**Task requirements**
In the records below, find the line with "Her bor jeg" and the line with "Кувалда с клиновидным". Print both exactly, along with every line between them, and no other line.

+++

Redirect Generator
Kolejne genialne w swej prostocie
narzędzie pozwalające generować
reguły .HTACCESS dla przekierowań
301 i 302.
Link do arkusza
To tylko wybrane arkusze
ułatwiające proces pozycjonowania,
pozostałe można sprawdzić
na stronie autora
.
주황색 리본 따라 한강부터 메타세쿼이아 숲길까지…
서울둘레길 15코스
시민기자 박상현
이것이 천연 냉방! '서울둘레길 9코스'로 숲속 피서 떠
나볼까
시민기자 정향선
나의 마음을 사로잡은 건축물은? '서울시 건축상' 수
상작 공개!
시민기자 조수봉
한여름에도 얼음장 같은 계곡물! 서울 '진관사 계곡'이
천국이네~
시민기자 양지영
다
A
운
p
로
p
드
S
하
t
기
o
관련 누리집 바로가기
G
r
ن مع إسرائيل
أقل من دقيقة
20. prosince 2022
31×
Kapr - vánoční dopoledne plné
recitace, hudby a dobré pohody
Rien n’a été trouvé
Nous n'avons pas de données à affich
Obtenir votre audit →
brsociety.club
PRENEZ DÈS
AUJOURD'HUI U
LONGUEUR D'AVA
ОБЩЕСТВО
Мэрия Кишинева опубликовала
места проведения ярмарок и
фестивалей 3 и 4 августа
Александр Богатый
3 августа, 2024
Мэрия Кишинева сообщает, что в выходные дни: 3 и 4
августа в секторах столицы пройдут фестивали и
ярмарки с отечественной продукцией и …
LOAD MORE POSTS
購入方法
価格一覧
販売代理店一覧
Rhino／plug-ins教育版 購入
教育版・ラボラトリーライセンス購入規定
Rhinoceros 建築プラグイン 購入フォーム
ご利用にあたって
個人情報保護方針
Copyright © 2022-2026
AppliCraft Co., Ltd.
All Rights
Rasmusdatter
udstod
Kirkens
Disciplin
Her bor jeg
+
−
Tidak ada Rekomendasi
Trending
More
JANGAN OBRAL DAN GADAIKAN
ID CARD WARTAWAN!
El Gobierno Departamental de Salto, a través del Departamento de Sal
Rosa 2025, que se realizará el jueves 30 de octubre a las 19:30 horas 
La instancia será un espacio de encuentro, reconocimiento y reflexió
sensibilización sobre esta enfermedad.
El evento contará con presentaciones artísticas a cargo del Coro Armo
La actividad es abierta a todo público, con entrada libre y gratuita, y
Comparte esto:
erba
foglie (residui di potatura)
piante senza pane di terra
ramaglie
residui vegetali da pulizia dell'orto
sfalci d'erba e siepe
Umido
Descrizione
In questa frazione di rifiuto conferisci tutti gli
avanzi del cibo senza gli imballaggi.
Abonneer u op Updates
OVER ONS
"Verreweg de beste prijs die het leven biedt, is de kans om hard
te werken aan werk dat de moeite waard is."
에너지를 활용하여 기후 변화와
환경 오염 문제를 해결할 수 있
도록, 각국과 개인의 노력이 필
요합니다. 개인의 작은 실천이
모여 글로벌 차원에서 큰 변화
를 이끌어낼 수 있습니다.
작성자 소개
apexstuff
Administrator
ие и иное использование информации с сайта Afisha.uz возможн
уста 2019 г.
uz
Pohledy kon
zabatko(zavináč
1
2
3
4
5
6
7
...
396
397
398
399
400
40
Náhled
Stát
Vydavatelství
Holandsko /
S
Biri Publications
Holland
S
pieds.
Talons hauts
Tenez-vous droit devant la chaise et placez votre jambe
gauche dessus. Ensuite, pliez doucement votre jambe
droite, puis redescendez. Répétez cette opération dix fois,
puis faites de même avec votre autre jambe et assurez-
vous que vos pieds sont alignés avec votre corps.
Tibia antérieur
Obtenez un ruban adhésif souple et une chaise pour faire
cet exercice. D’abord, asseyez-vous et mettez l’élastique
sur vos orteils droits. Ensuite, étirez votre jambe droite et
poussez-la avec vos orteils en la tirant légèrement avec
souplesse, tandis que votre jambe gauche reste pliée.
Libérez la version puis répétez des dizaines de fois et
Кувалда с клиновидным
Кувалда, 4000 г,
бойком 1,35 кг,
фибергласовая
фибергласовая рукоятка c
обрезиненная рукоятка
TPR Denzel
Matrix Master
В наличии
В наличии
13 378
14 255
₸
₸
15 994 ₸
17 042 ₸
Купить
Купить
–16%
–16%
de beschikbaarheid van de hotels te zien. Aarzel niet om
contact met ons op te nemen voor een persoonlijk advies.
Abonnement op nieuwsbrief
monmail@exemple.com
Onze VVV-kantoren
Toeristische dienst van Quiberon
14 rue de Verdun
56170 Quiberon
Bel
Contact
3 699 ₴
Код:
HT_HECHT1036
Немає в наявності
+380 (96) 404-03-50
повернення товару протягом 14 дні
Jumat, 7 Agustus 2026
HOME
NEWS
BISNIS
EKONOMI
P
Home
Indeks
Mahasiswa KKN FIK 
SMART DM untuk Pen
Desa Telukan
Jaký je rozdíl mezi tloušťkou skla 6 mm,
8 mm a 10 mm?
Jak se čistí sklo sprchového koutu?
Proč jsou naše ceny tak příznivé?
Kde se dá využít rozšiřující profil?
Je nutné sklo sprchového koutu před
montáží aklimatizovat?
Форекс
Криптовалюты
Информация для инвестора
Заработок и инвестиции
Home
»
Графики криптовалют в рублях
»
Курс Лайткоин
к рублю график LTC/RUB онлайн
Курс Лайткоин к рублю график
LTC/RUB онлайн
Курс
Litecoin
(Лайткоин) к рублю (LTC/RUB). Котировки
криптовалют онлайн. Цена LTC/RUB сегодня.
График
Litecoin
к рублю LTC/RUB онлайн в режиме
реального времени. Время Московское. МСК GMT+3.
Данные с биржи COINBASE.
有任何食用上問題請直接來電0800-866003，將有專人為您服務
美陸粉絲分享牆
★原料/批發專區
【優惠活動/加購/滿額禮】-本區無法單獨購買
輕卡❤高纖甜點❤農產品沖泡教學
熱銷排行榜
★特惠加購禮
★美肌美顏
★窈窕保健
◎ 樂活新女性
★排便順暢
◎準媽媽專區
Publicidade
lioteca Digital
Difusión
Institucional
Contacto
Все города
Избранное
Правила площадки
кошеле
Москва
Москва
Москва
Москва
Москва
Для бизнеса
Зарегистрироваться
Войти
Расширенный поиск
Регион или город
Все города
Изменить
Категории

+++

**Result of the exercise**
Her bor jeg
+
−
Tidak ada Rekomendasi
Trending
More
JANGAN OBRAL DAN GADAIKAN
ID CARD WARTAWAN!
El Gobierno Departamental de Salto, a través del Departamento de Sal
Rosa 2025, que se realizará el jueves 30 de octubre a las 19:30 horas 
La instancia será un espacio de encuentro, reconocimiento y reflexió
sensibilización sobre esta enfermedad.
El evento contará con presentaciones artísticas a cargo del Coro Armo
La actividad es abierta a todo público, con entrada libre y gratuita, y
Comparte esto:
erba
foglie (residui di potatura)
piante senza pane di terra
ramaglie
residui vegetali da pulizia dell'orto
sfalci d'erba e siepe
Umido
Descrizione
In questa frazione di rifiuto conferisci tutti gli
avanzi del cibo senza gli imballaggi.
Abonneer u op Updates
OVER ONS
"Verreweg de beste prijs die het leven biedt, is de kans om hard
te werken aan werk dat de moeite waard is."
에너지를 활용하여 기후 변화와
환경 오염 문제를 해결할 수 있
도록, 각국과 개인의 노력이 필
요합니다. 개인의 작은 실천이
모여 글로벌 차원에서 큰 변화
를 이끌어낼 수 있습니다.
작성자 소개
apexstuff
Administrator
ие и иное использование информации с сайта Afisha.uz возможн
уста 2019 г.
uz
Pohledy kon
zabatko(zavináč
1
2
3
4
5
6
7
...
396
397
398
399
400
40
Náhled
Stát
Vydavatelství
Holandsko /
S
Biri Publications
Holland
S
pieds.
Talons hauts
Tenez-vous droit devant la chaise et placez votre jambe
gauche dessus. Ensuite, pliez doucement votre jambe
droite, puis redescendez. Répétez cette opération dix fois,
puis faites de même avec votre autre jambe et assurez-
vous que vos pieds sont alignés avec votre corps.
Tibia antérieur
Obtenez un ruban adhésif souple et une chaise pour faire
cet exercice. D’abord, asseyez-vous et mettez l’élastique
sur vos orteils droits. Ensuite, étirez votre jambe droite et
poussez-la avec vos orteils en la tirant légèrement avec
souplesse, tandis que votre jambe gauche reste pliée.
Libérez la version puis répétez des dizaines de fois et
Кувалда с клиновидным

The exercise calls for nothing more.